++++ Data for this task ++++

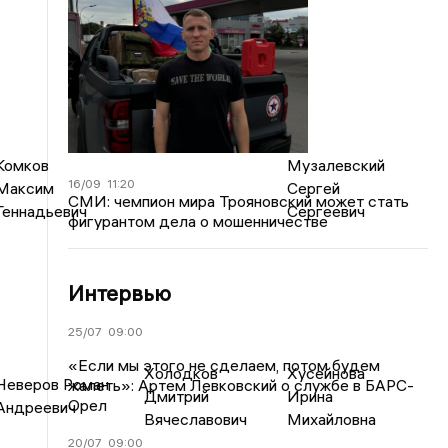
Комков
Музалевский
16/09
11:20
Максим
Сергей
СМИ: чемпион мира Трояновский может стать
Геннадьевич
Сергеевич
фигурантом дела о мошенничестве
Интервью
25/07
09:00
«Если мы этого не сделаем, потом будем
Холодков
Хусейнова
Неверов Роман
жалеть»: Артем Левковский о службе в БАРС-
Дмитрий
Ирина
Орел
Андреевич
Вячеславович
Михайловна
20/07
09:00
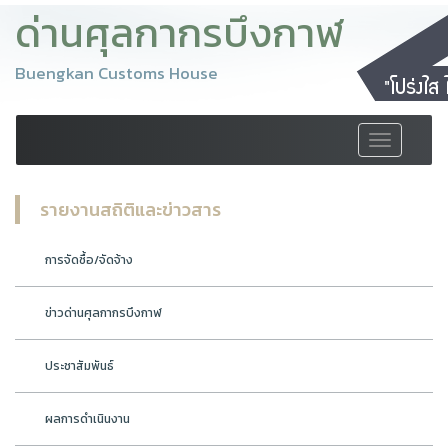
ด่านศุลกากรบึงกาฬ
Buengkan Customs House
Toggle
navigation
รายงานสถิติและข่าวสาร
การจัดซื้อ/จัดจ้าง
ข่าวด่านศุลกากรบึงกาฬ
ประชาสัมพันธ์
ผลการดำเนินงาน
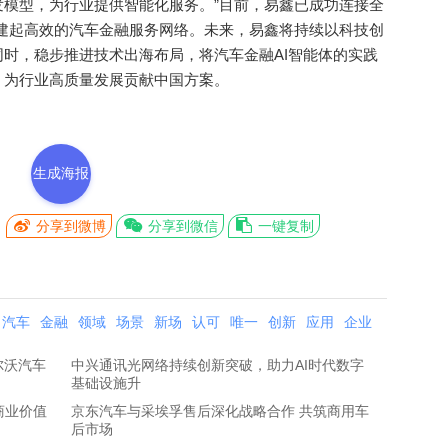
模型，为行业提供智能化服务。”目前，易鑫已成功连接全
构建起高效的汽车金融服务网络。未来，易鑫将持续以科技创
时，稳步推进技术出海布局，将汽车金融AI智能体的实践
，为行业高质量发展贡献中国方案。
生成海报
分享到微博
分享到微信
一键复制
汽车
金融
领域
场景
新场
认可
唯一
创新
应用
企业
尔沃汽车
中兴通讯光网络持续创新突破，助力AI时代数字
基础设施升
商业价值
京东汽车与采埃孚售后深化战略合作 共筑商用车
后市场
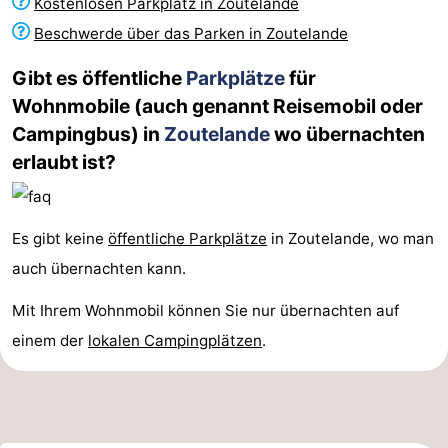
Kostenlosen Parkplatz in Zoutelande
Beschwerde über das Parken in Zoutelande
Gibt es öffentliche
Parkplätze
für
Wohnmobile (auch genannt Reisemobil oder
Campingbus) in
Zoutelande
wo übernachten
erlaubt ist?
Es gibt keine
öffentliche Parkplätze
in Zoutelande, wo man
auch übernachten kann.
Mit Ihrem Wohnmobil können Sie nur übernachten auf
einem der
lokalen Campingplätzen
.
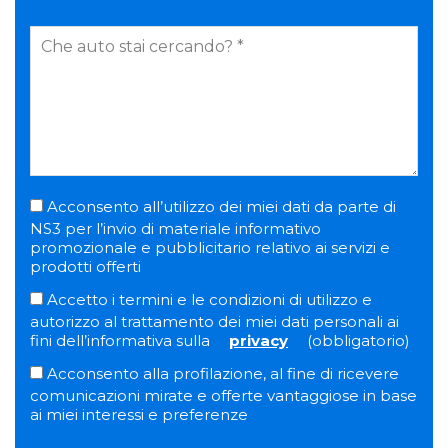
Acconsento all’utilizzo dei miei dati da parte di
NS3 per l’invio di materiale informativo
promozionale e pubblicitario relativo ai servizi e
prodotti offerti
Accetto i termini e le condizioni di utilizzo e
autorizzo al trattamento dei miei dati personali ai
fini dell’informativa sulla
privacy
(obbligatorio)
Acconsento alla profilazione, al fine di ricevere
comunicazioni mirate e offerte vantaggiose in base
ai miei interessi e preferenze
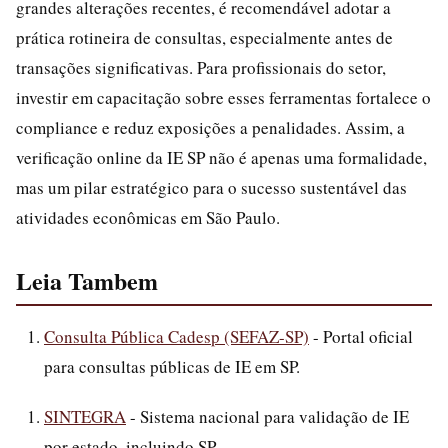
grandes alterações recentes, é recomendável adotar a
prática rotineira de consultas, especialmente antes de
transações significativas. Para profissionais do setor,
investir em capacitação sobre esses ferramentas fortalece o
compliance e reduz exposições a penalidades. Assim, a
verificação online da IE SP não é apenas uma formalidade,
mas um pilar estratégico para o sucesso sustentável das
atividades econômicas em São Paulo.
Leia Tambem
Consulta Pública Cadesp (SEFAZ-SP)
- Portal oficial
para consultas públicas de IE em SP.
SINTEGRA
- Sistema nacional para validação de IE
por estado, incluindo SP.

++++

> **Work order**: Return each line from the entries above that includes "งกาฬ".

> **Exercise answer**:
ด่านศุลกากรบึงกาฬ
ข่าวด่านศุลกากรบึงกาฬ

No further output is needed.